### Exercise aim:
Your answer needs to include each line of the records in which the string "external" can be found.

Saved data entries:
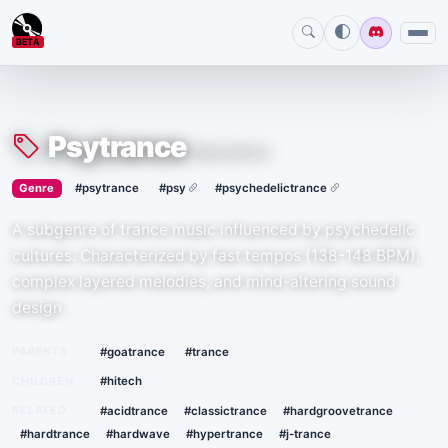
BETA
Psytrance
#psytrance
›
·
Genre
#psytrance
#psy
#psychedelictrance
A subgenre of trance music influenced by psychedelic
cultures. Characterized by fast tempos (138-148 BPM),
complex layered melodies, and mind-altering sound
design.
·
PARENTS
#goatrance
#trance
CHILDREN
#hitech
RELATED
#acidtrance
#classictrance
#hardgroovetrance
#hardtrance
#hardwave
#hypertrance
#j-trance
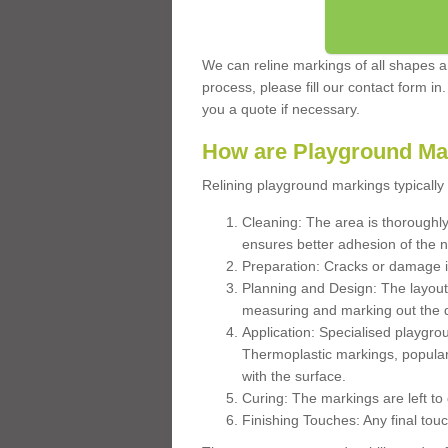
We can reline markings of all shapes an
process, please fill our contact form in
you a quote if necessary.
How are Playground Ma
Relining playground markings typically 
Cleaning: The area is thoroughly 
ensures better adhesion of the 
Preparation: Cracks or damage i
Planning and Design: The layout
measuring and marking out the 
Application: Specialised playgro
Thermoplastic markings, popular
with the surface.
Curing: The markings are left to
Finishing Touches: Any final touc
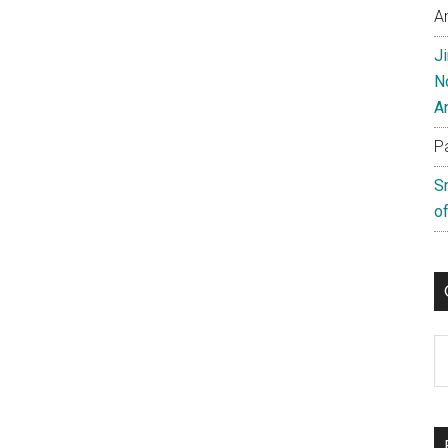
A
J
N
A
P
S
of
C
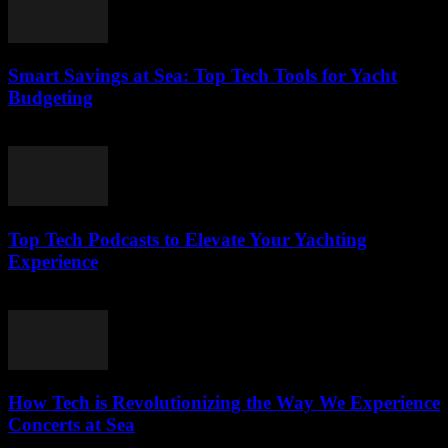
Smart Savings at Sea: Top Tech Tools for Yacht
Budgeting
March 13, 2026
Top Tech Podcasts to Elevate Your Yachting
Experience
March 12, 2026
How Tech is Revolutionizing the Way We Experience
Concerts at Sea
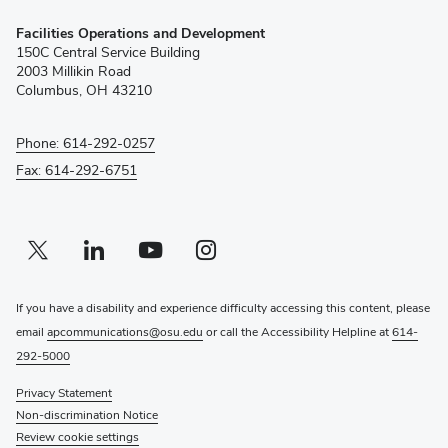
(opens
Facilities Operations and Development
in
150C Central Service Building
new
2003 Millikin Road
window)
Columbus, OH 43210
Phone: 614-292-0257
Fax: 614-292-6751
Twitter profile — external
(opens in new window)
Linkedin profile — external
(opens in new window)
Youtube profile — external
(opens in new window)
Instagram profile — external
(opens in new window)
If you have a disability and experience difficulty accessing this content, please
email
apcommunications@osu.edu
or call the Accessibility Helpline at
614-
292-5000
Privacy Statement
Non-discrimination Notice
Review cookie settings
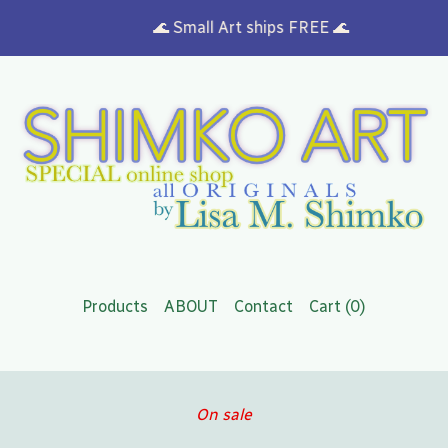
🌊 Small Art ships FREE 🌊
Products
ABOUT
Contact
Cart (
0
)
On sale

### Response to this task:
Twitter profile — external
Linkedin profile — external
Youtube profile — external
Instagram profile — external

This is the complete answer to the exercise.